The Ministry of Foreign Affairs in Khartoum has denied that the Russian paramilitary Wagner Group is operating in Sudan. The ministry issued its denial after diplomats from Norway, Britain and the US claimed that the group is involved in “illegal activities relating to gold mining” in the country.
“The group’s activities threaten the proper administration and respect of the rule of law, the two goals that the Sudanese people have been struggling to achieve since the beginning of the revolution,” added the diplomats.
In response, the foreign ministry accused the Western officials of “attempting to interfere in Sudanese affairs, and to embroil the country in the ongoing conflict in Ukraine in a haphazard and arbitrary manner.” It denied “absolutely” the presence of Wagner personnel and their “carrying out of training, mining and other missions against the rule of law and governance.”

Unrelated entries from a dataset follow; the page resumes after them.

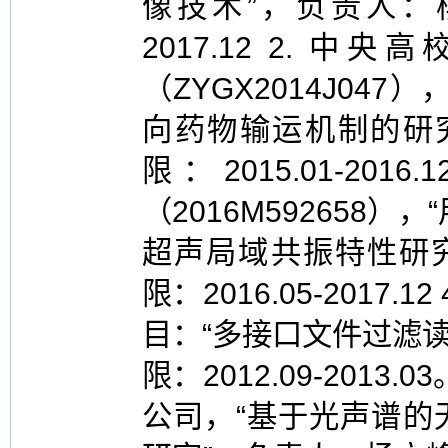
像技术”，负责人：杨
2017.12 2.
（ZYGX2014J04
向药物输运机制的研
限：2015.01-20
（2016M592658
超声局域共振特性研究
限：2016.05-2017
目：“多接口文件过滤读
限：2012.09-2013
公司，“基于光声谱的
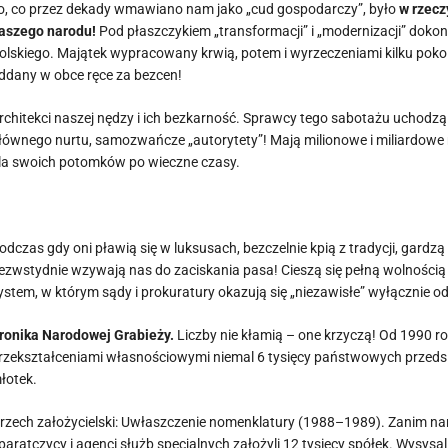
To, co przez dekady wmawiano nam jako „cud gospodarczy”, było
w rzecz
aszego narodu!
Pod płaszczykiem „transformacji” i „modernizacji” doko
olskiego. Majątek wypracowany krwią, potem i wyrzeczeniami kilku pokol
ddany w obce ręce za bezcen!
Architekci naszej nędzy i ich bezkarność. Sprawcy tego sabotażu uchodz
łównego nurtu, samozwańcze „autorytety”! Mają milionowe i miliardowe 
la swoich potomków po wieczne czasy.
Podczas gdy oni pławią się w luksusach, bezczelnie kpią z tradycji, gardz
ezwstydnie wzywają nas do zaciskania pasa! Cieszą się pełną wolnością
ystem, w którym sądy i prokuratury okazują się „niezawisłe” wyłącznie o
Kronika Narodowej Grabieży.
Liczby nie kłamią – one krzyczą! Od 1990 
rzekształceniami własnościowymi niemal 6 tysięcy państwowych przedsi
łotek.
Grzech założycielski: Uwłaszczenie nomenklatury (1988–1989). Zanim na
paratczycy i agenci służb specjalnych założyli 12 tysięcy spółek. Wysysa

During the rule of former president Omar al-Bashir, Russia was the only party that provided his government with weapons despite an international boycott. In 2017, the European Council on Foreign Relations revealed that Al-Bashir and Russian President Vladimir Putin signed agreements to mine for gold, and negotiated the construction of a naval base on Sudan’s Red Sea coast.
The US Treasury Department imposed sanctions in July 2020 on Yevgeny Prigozhin, the head of the Wagner Group. Washington accused him of “exploiting the natural resources of Sudan for personal benefit.”
The official Number Two in the Ruling Military Council, Mohamed Hamdan Dagalo, also known as Hemetti, visited Moscow last month on the eve of the Russian invasion of Ukraine.